In response to this feedback and comments from other reviewers, paragraphs 3&4 in the discussion have been modified to highlight how both Minamata and Basra events are notably different from chronic mercury exposure through dietary sources.

 “Two major events have informed much of our awareness of acute mercury toxicity: seed grain contamination in Basra, Iraq, and coastal pollution in Minamata, Japan [13]. Both resulted in detrimental effects on fetal growth and infant mortality. However, in both cases the exposure was qualitatively different from that of chronic exposure from diet. In Basra, grain stores were treated with a fungicide containing organic mercury species, which led to mass poisoning in the following months [57]. In Minamata, an industrial plant contaminated the bay and marine life within it with organic mercury compounds [58]. In contrast, chronic dietary exposure as studied in this review frequently involves bio-methylation of elemental or inorganic species into methylmercury. Secondly, both contamination events involved far higher levels of mercury accumulation than any study in this review reported: hair mercury concentrations peaked in Basra at 120 to 600 μg/g [59] and in Minamata a maximum of 705 μg/g was reported [60]. It may be that the harms seen from acute poisoning are not generalizable to chronic exposure.”

3.6. Pg 12: “…and areas near industrial mercury use (e.g., [31,43])”. This sentence needs attention/clarification. The “industrial Hg use” refers to artisanal small-scale gold mining (ASGM) activities and loosely refers to fish in certain areas to have high-Hg concentrations for the case of Surinam [31] and in the case of [43] no attribution of fish-Hg consumption is related to ASGM activities. Please rewrite the sentence more accurately after reading the cited references.

This sentence has been rewritten to more accurately represent the range of pathways identified by study authors.

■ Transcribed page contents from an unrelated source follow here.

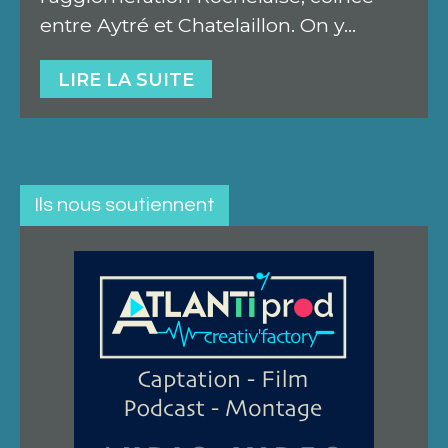
entre Aytré et Chatelaillon. On y…
LIRE LA SUITE
Ils nous soutiennent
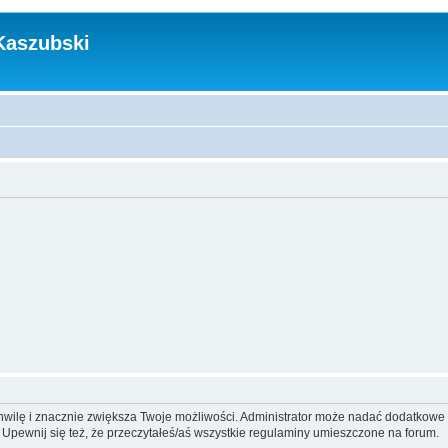
Kaszubski
 chwilę i znacznie zwiększa Twoje możliwości. Administrator może nadać dodatkow
 Upewnij się też, że przeczytałeś/aś wszystkie regulaminy umieszczone na forum.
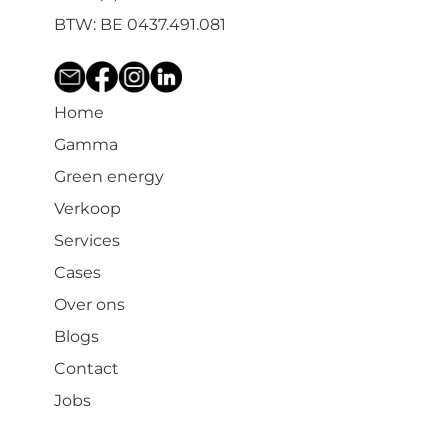
BTW: BE 0437.491.081
Home
Gamma
Green energy
Verkoop
Services
Cases
Over ons
Blogs
Contact
Jobs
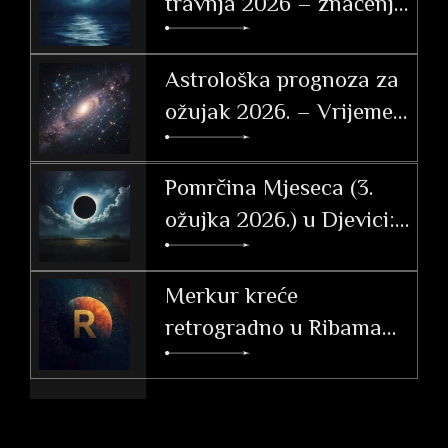
travnja 2026 – značenje
po znakovima
Astrološka prognoza za
ožujak 2026. – Vrijeme
tranzicije, akcije i velikih
otkrića
Pomrčina Mjeseca (3.
ožujka 2026.) u Djevici:
Vodič i utjecaj po
ascendentu
Merkur kreće
retrogradno u Ribama
(26. 2. – 20. 3. 2026.)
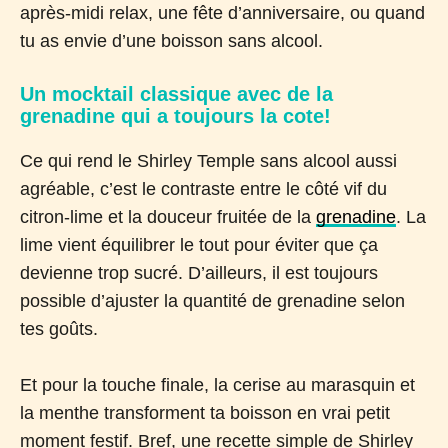
après-midi relax, une fête d’anniversaire, ou quand
tu as envie d’une boisson sans alcool.
Un mocktail classique avec de la
grenadine qui a toujours la cote!
Ce qui rend le Shirley Temple sans alcool aussi
agréable, c’est le contraste entre le côté vif du
citron-lime et la douceur fruitée de la
grenadine
. La
lime vient équilibrer le tout pour éviter que ça
devienne trop sucré. D’ailleurs, il est toujours
possible d’ajuster la quantité de grenadine selon
tes goûts.
Et pour la touche finale, la cerise au marasquin et
la menthe transforment ta boisson en vrai petit
moment festif. Bref, une recette simple de Shirley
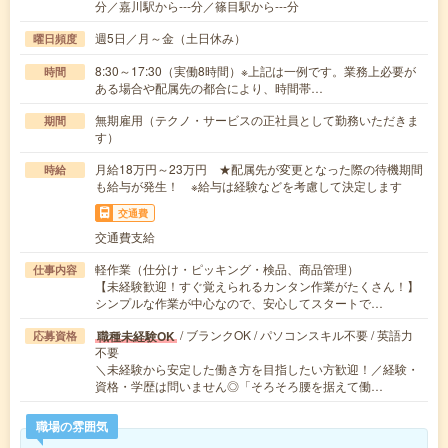
分／嘉川駅から---分／篠目駅から---分
週5日／月～金（土日休み）
曜日頻度
8:30～17:30（実働8時間）※上記は一例です。業務上必要が
時間
ある場合や配属先の都合により、時間帯…
無期雇用（テクノ・サービスの正社員として勤務いただきま
期間
す）
月給18万円～23万円 ★配属先が変更となった際の待機期間
時給
も給与が発生！ ※給与は経験などを考慮して決定します
交通費
交通費支給
軽作業（仕分け・ピッキング・検品、商品管理）
仕事内容
【未経験歓迎！すぐ覚えられるカンタン作業がたくさん！】
シンプルな作業が中心なので、安心してスタートで…
/ ブランクOK / パソコンスキル不要 / 英語力
職種未経験OK
応募資格
不要
＼未経験から安定した働き方を目指したい方歓迎！／経験・
資格・学歴は問いません◎「そろそろ腰を据えて働…
職場の雰囲気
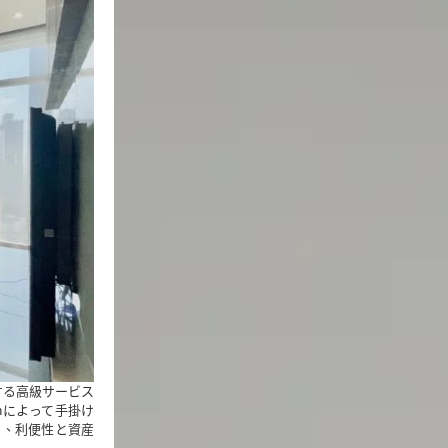
する高級サービス
onによって手掛け
り、利便性と資産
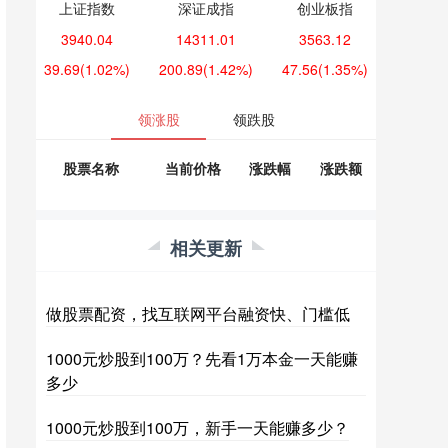
上证指数
深证成指
创业板指
3940.04
14311.01
3563.12
39.69
(1.02%)
200.89
(1.42%)
47.56
(1.35%)
领涨股
领跌股
股票名称
当前价格
涨跌幅
涨跌额
相关更新
做股票配资，找互联网平台融资快、门槛低
1000元炒股到100万？先看1万本金一天能赚
多少
1000元炒股到100万，新手一天能赚多少？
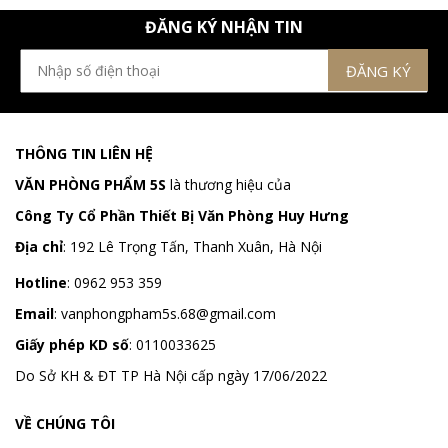
ĐĂNG KÝ NHẬN TIN
THÔNG TIN LIÊN HỆ
VĂN PHÒNG PHẨM 5S
là thương hiệu của
Công Ty Cổ Phần Thiết Bị Văn Phòng Huy Hưng
Địa chỉ
:
192 Lê Trọng Tấn, Thanh Xuân, Hà Nội
Hotline
:
0962 953 359
Email
:
vanphongpham5s.68@gmail.com
Giấy phép KD số
: 0110033625
Do Sở KH & ĐT TP Hà Nội cấp ngày 17/06/2022
VỀ CHÚNG TÔI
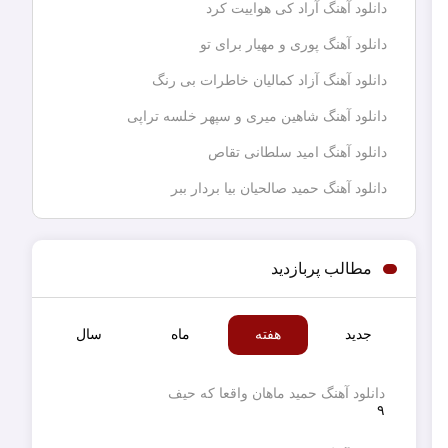
دانلود آهنگ آراد کی هواییت کرد
دانلود آهنگ پوری و مهیار برای تو
دانلود آهنگ آزاد کمالیان خاطرات بی رنگ
دانلود آهنگ شاهین میری و سپهر خلسه تراپی
دانلود آهنگ امید سلطانی تقاص
دانلود آهنگ حمید صالحیان بیا بردار ببر
مطالب پربازدید
جدید
هفته
ماه
سال
دانلود آهنگ حمید ماهان واقعا که حیف
۹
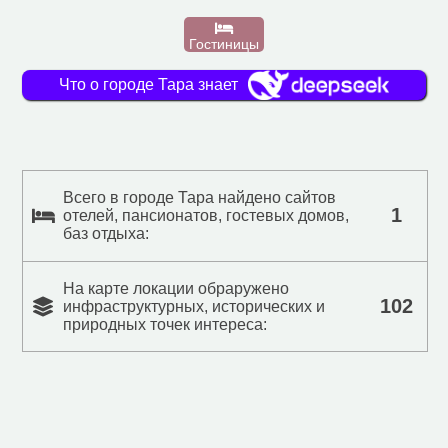
Гостиницы
Что о городе Тара знает
Всего в городе Тара найдено сайтов
1
отелей, пансионатов, гостевых домов,
баз отдыха:
На карте локации обраружено
102
инфраструктурных, исторических и
природных точек интереса:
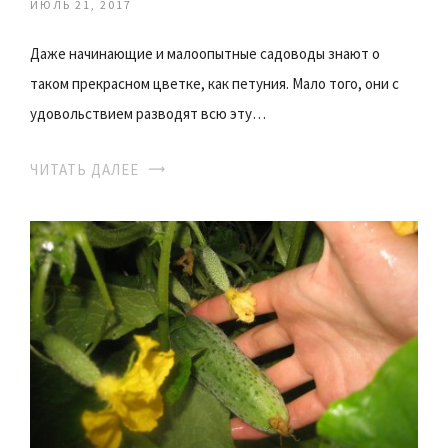
ИЮЛЬ 21, 2017
Даже начинающие и малоопытные садоводы знают о
таком прекрасном цветке, как петуния. Мало того, они с
удовольствием разводят всю эту…
ЧИТАТЬ ДАЛЕЕ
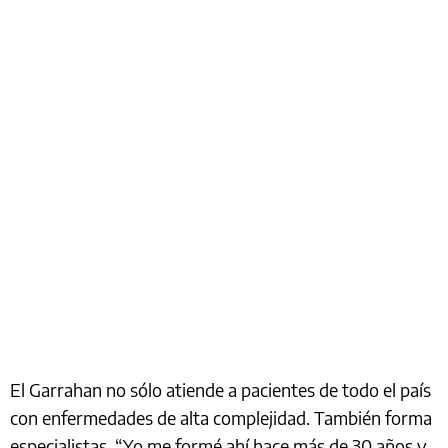
El Garrahan no sólo atiende a pacientes de todo el país
con enfermedades de alta complejidad. También forma
especialistas. “Yo me formé ahí hace más de 30 años y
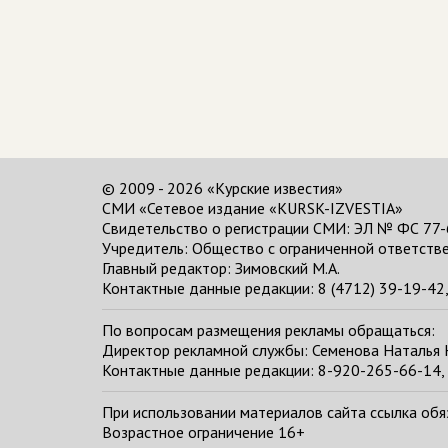
© 2009 - 2026 «Курские известия»
СМИ «Сетевое издание «KURSK-IZVESTIA»
Свидетельство о регистрации СМИ: ЭЛ № ФС 77-
Учредитель: Общество с ограниченной ответстве
Главный редактор:
Зимовский М.А.
Контактные данные редакции: 8 (4712) 39-19-42, 
По вопросам размещения рекламы обращаться:
Директор рекламной службы: Семенова Наталья
Контактные данные редакции: 8-920-265-66-14, 
При использовании материалов сайта ссылка обяза
Возрастное ограничение 16+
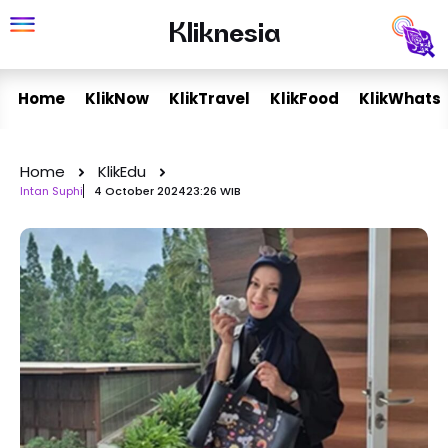
Skip
Kliknesia
Kliknesia
to
content
Home
KlikNow
KlikTravel
KlikFood
KlikWhats
Home
KlikEdu
Intan Suphi
4 October 2024
23:26 WIB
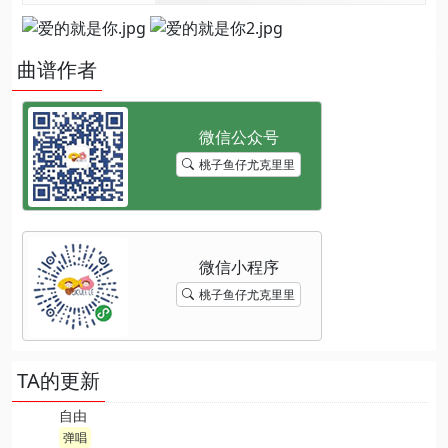
曲谱作者
桃子鱼仔尤克里里
桃子鱼仔尤克里里
TA的更新
自由
弹唱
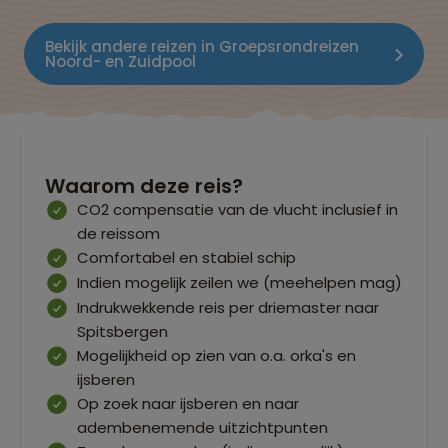
Bekijk andere reizen in Groepsrondreizen
Noord- en Zuidpool
Waarom deze reis?
CO2 compensatie van de vlucht inclusief in
de reissom
Comfortabel en stabiel schip
Indien mogelijk zeilen we (meehelpen mag)
Indrukwekkende reis per driemaster naar
Spitsbergen
Mogelijkheid op zien van o.a. orka's en
ijsberen
Op zoek naar ijsberen en naar
adembenemende uitzichtpunten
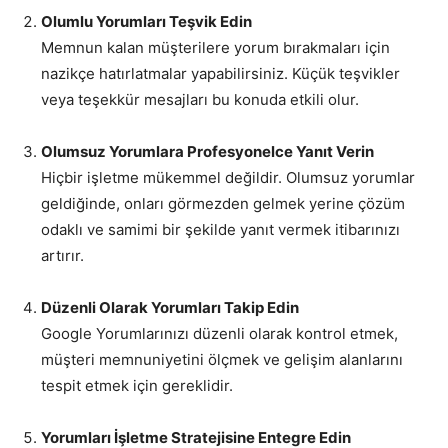
Olumlu Yorumları Teşvik Edin
Memnun kalan müşterilere yorum bırakmaları için
nazikçe hatırlatmalar yapabilirsiniz. Küçük teşvikler
veya teşekkür mesajları bu konuda etkili olur.
Olumsuz Yorumlara Profesyonelce Yanıt Verin
Hiçbir işletme mükemmel değildir. Olumsuz yorumlar
geldiğinde, onları görmezden gelmek yerine çözüm
odaklı ve samimi bir şekilde yanıt vermek itibarınızı
artırır.
Düzenli Olarak Yorumları Takip Edin
Google Yorumlarınızı düzenli olarak kontrol etmek,
müşteri memnuniyetini ölçmek ve gelişim alanlarını
tespit etmek için gereklidir.
Yorumları İşletme Stratejisine Entegre Edin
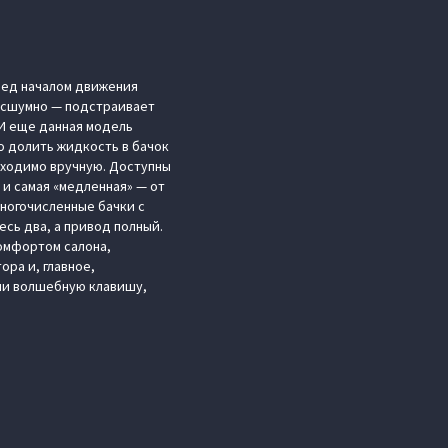
еред началом движения
бесшумно — подстраивает
 И еще данная модель
о долить жидкость в бачок
обходимо вручную. Доступны
к и самая «медленная» — от
многочисленные бачки с
сь два, а привод полный.
комфортом салона,
ра и, главное,
или волшебную клавишу,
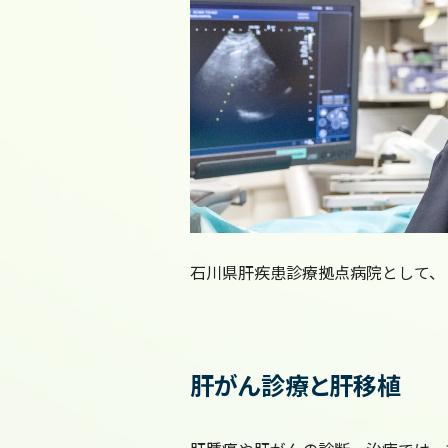
石川県肝疾患診療拠点病院として、
肝がん診療と肝移植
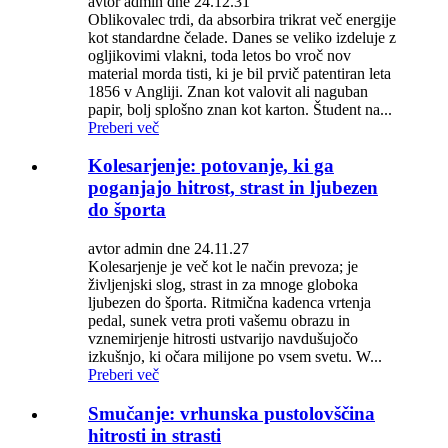
avtor admin dne 24.12.31
Oblikovalec trdi, da absorbira trikrat več energije
kot standardne čelade. Danes se veliko izdeluje z
ogljikovimi vlakni, toda letos bo vroč nov
material morda tisti, ki je bil prvič patentiran leta
1856 v Angliji. Znan kot valovit ali naguban
papir, bolj splošno znan kot karton. Študent na...
Preberi več
Kolesarjenje: potovanje, ki ga
poganjajo hitrost, strast in ljubezen
do športa
avtor admin dne 24.11.27
Kolesarjenje je več kot le način prevoza; je
življenjski slog, strast in za mnoge globoka
ljubezen do športa. Ritmična kadenca vrtenja
pedal, sunek vetra proti vašemu obrazu in
vznemirjenje hitrosti ustvarijo navdušujočo
izkušnjo, ki očara milijone po vsem svetu. W...
Preberi več
Smučanje: vrhunska pustolovščina
hitrosti in strasti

Two of these studies were conducted in Suriname and the Amazon basin, where the authors speculated that Hg exposure may have occurred respectively from fresh water fishing near small scale gold mining [26] and tin mining activities [38]. Studies in the Seychelles and coastal China reported that the expected route of exposure was diets high in ocean fish [33,44].

3.7. Table 2: Instead of “mercury source” use ‘sampled matrix’; mercury source conveys the idea of exposure pathways which should be explored. Please fix “exposure” in Appendix A.

Changed to “sampled matrix” as suggested.

3.8. Reference 39: Hong (2017) is a Doctoral dissertation referenced without year of publication. Because it is not a peer reviewed article (like the other studies) it should be justified or better, deleted.

Added a justification for why this and other non-peer reviewed articles were allowed to be included. We changed the layout of tables so that the paper can more easily be seen as different from published studies.

“We additionally used Google search to identify unpublished literature such as white papers, PhD dissertations or theses, or conference proceedings, where the full paper was digitally available. Including unpublished literature has the advantage of identifying studies where publication bias is less likely. Grey literature was subject to the same inclusion criteria and quality assessment as published studies.”

Round 2

Reviewer 3 Report

Authors appropriately addressed raised concerns.